(AVAILABLE DATA)
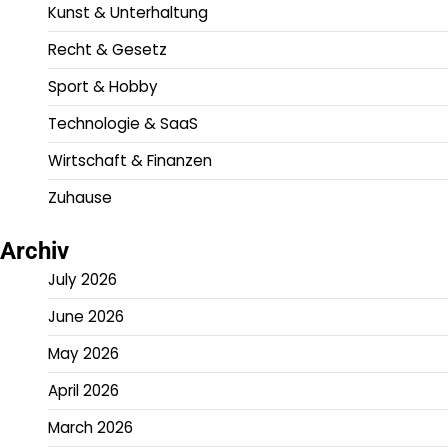
Kunst & Unterhaltung
Recht & Gesetz
Sport & Hobby
Technologie & SaaS
Wirtschaft & Finanzen
Zuhause
Archiv
July 2026
June 2026
May 2026
April 2026
March 2026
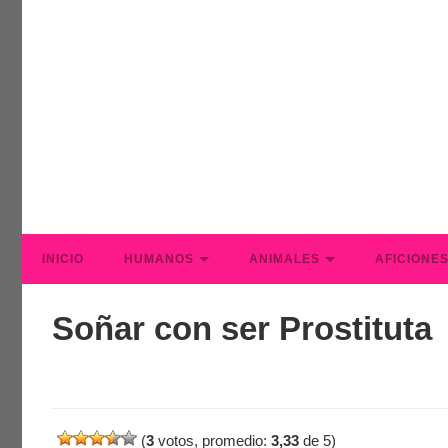
INICIO
HUMANOS
ANIMALES
AFICIONE
Soñar con ser Prostituta
(
3
votos, promedio:
3,33
de 5)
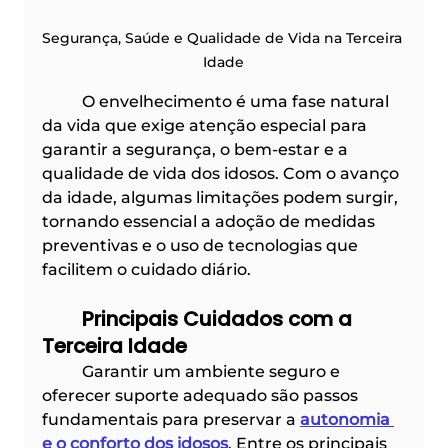
Segurança, Saúde e Qualidade de Vida na Terceira 
Idade
	O envelhecimento é uma fase natural 
da vida que exige atenção especial para 
garantir a segurança, o bem-estar e a 
qualidade de vida dos idosos. Com o avanço 
da idade, algumas limitações podem surgir, 
tornando essencial a adoção de medidas 
preventivas e o uso de tecnologias que 
facilitem o cuidado diário. 
	Principais Cuidados com a 
Terceira Idade
	Garantir um ambiente seguro e 
oferecer suporte adequado são passos 
fundamentais para preservar a 
autonomia 
e o conforto dos idosos
. Entre os principais 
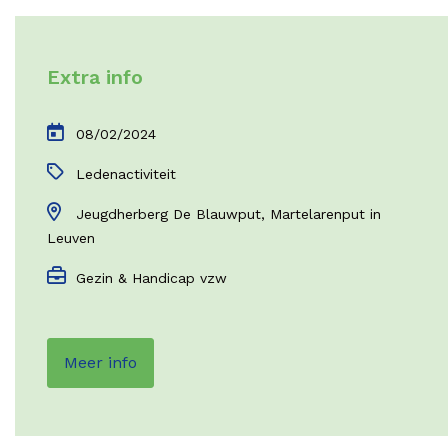
Extra info
08/02/2024
Ledenactiviteit
Jeugdherberg De Blauwput, Martelarenput in
Leuven
Gezin & Handicap vzw
Meer info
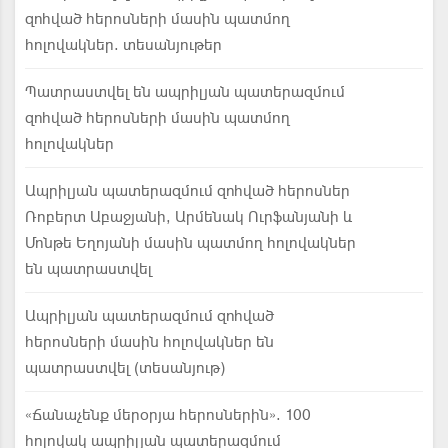
զոհված հերոսների մասին պատմող
հոլովակներ. տեսանյութեր
Պատրաստվել են ապրիլյան պատերազմում
զոհված հերոսների մասին պատմող
հոլովակներ
Ապրիլյան պատերազմում զոհված հերոսներ
Ռոբերտ Աբաջյանի, Արմենակ Ուրֆանյանի և
Մոնթե Եղոյանի մասին պատմող հոլովակներ
են պատրաստվել
Ապրիլյան պատերազմում զոհված
հերոսների մասին հոլովակներ են
պատրաստվել (տեսանյութ)
«Ճանաչենք մերօրյա հերոսներին». 100
հոլովակ ապրիլյան պատերազմում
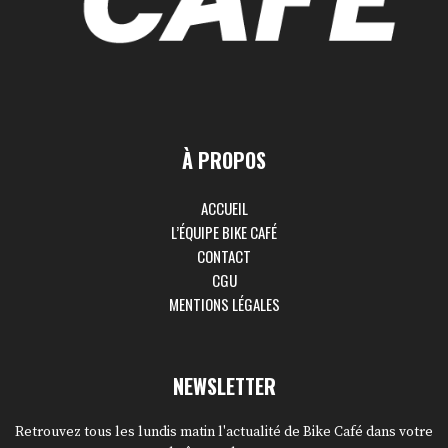
À PROPOS
ACCUEIL
L’ÉQUIPE BIKE CAFÉ
CONTACT
CGU
MENTIONS LÉGALES
NEWSLETTER
Retrouvez tous les lundis matin l'actualité de Bike Café dans votre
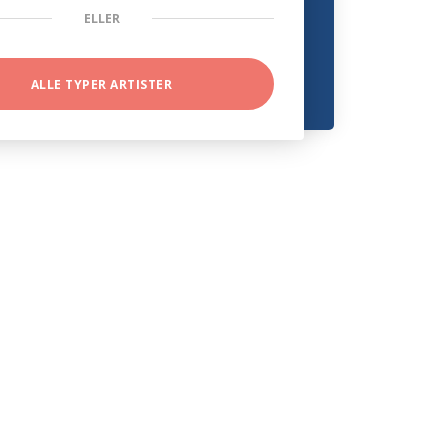
ELLER
ALLE TYPER ARTISTER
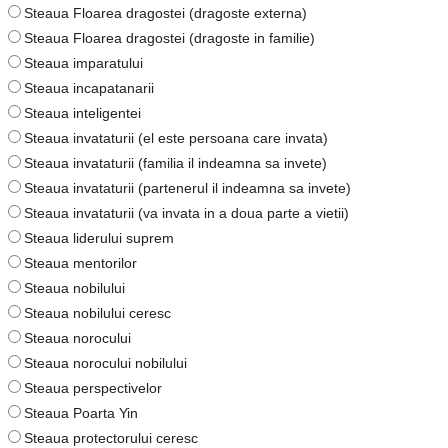
Steaua Floarea dragostei (dragoste externa)
Steaua Floarea dragostei (dragoste in familie)
Steaua imparatului
Steaua incapatanarii
Steaua inteligentei
Steaua invataturii (el este persoana care invata)
Steaua invataturii (familia il indeamna sa invete)
Steaua invataturii (partenerul il indeamna sa invete)
Steaua invataturii (va invata in a doua parte a vietii)
Steaua liderului suprem
Steaua mentorilor
Steaua nobilului
Steaua nobilului ceresc
Steaua norocului
Steaua norocului nobilului
Steaua perspectivelor
Steaua Poarta Yin
Steaua protectorului ceresc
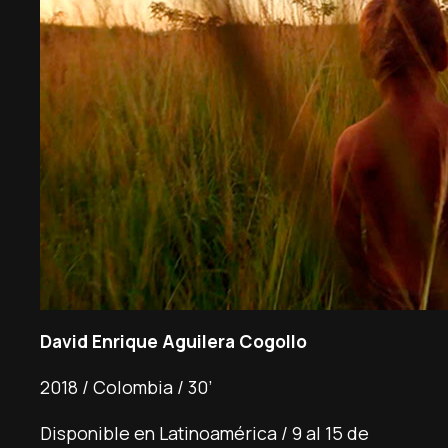
David Enrique Aguilera Cogollo
2018 / Colombia / 30’
Disponible en Latinoamérica / 9 al 15 de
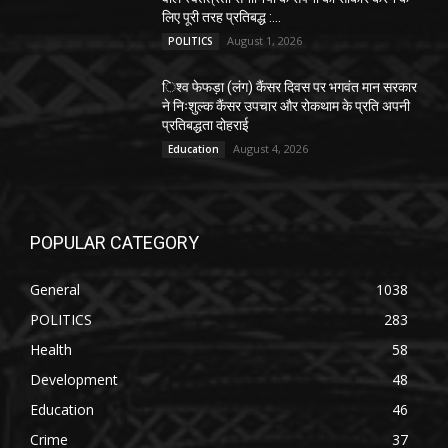
लिए पूरी तरह प्रतिबद्ध :...
August 1, 2026
POLITICS
िश्व फेफड़ा (लंग) कैंसर दिवस पर भगवंत मान सरकार
ने निःशुल्क कैंसर उपचार और रोकथाम के प्रति अपनी
प्रतिबद्धता दोहराई
August 4, 2026
Education
POPULAR CATEGORY
General
1038
POLITICS
283
Health
58
Development
48
Education
46
Crime
37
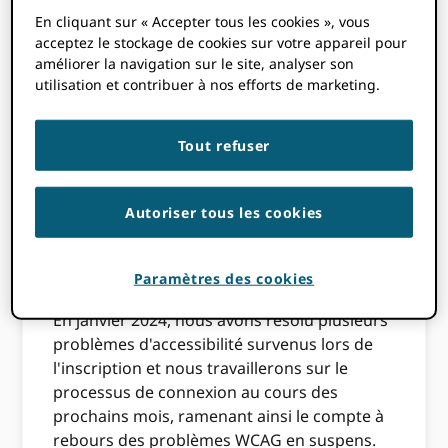
membre de la ORCID communauté se sente
En cliquant sur « Accepter tous les cookies », vous
la bienvenue, respectée et traitée avec
acceptez le stockage de cookies sur votre appareil pour
dignité.
améliorer la navigation sur le site, analyser son
utilisation et contribuer à nos efforts de marketing.
En 2023, nous avons réalisé des progrès
significatifs vers les WCAG 2.1 AA et réduit le
nombre de problèmes WCAG A et AA dans le
Tout refuser
ORCID registre de
50
à
21
.
En juin 2023, nous avons entrepris un
Autoriser tous les cookies
deuxième audit d'accessibilité, notre norme
de base étant désormais définie sur les
WCAG 2.2 récemment publiés.
Paramètres des cookies
En janvier 2024, nous avons résolu plusieurs
problèmes d'accessibilité survenus lors de
l'inscription et nous travaillerons sur le
processus de connexion au cours des
prochains mois, ramenant ainsi le compte à
rebours des problèmes WCAG en suspens.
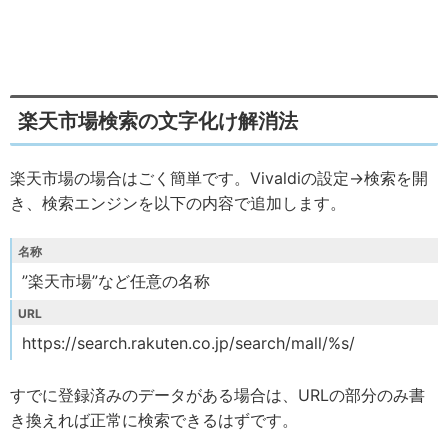
楽天市場検索の文字化け解消法
楽天市場の場合はごく簡単です。Vivaldiの設定→検索を開
き、検索エンジンを以下の内容で追加します。
名称
”楽天市場”など任意の名称
URL
https://search.rakuten.co.jp/search/mall/%s/
すでに登録済みのデータがある場合は、URLの部分のみ書
き換えれば正常に検索できるはずです。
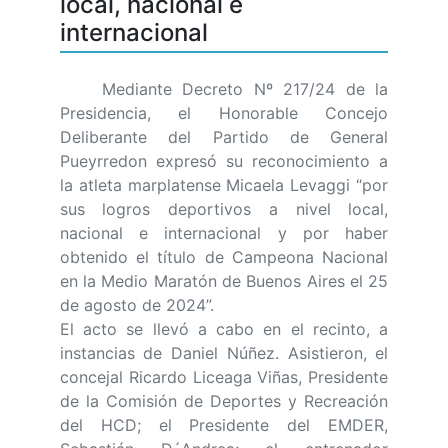
local, nacional e
internacional
Mediante Decreto Nº 217/24 de la
Presidencia, el Honorable Concejo
Deliberante del Partido de General
Pueyrredon expresó su reconocimiento a
la atleta marplatense Micaela Levaggi “por
sus logros deportivos a nivel local,
nacional e internacional y por haber
obtenido el título de Campeona Nacional
en la Medio Maratón de Buenos Aires el 25
de agosto de 2024”.
El acto se llevó a cabo en el recinto, a
instancias de Daniel Núñez. Asistieron, el
concejal Ricardo Liceaga Viñas, Presidente
de la Comisión de Deportes y Recreación
del HCD; el Presidente del EMDER,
(End AVAILABLE DATA)
TASK INSTRUCTIONS
Above are the entries. Output exactly the lines beginning with the line that has "Autoriser tous les cookies" and ending with the line that has "l'inscription et nous travaillerons sur le".

SOLUTION FOR THIS TASK
Autoriser tous les cookies
deuxième audit d'accessibilité, notre norme
de base étant désormais définie sur les
WCAG 2.2 récemment publiés.
Paramètres des cookies
En janvier 2024, nous avons résolu plusieurs
problèmes d'accessibilité survenus lors de
l'inscription et nous travaillerons sur le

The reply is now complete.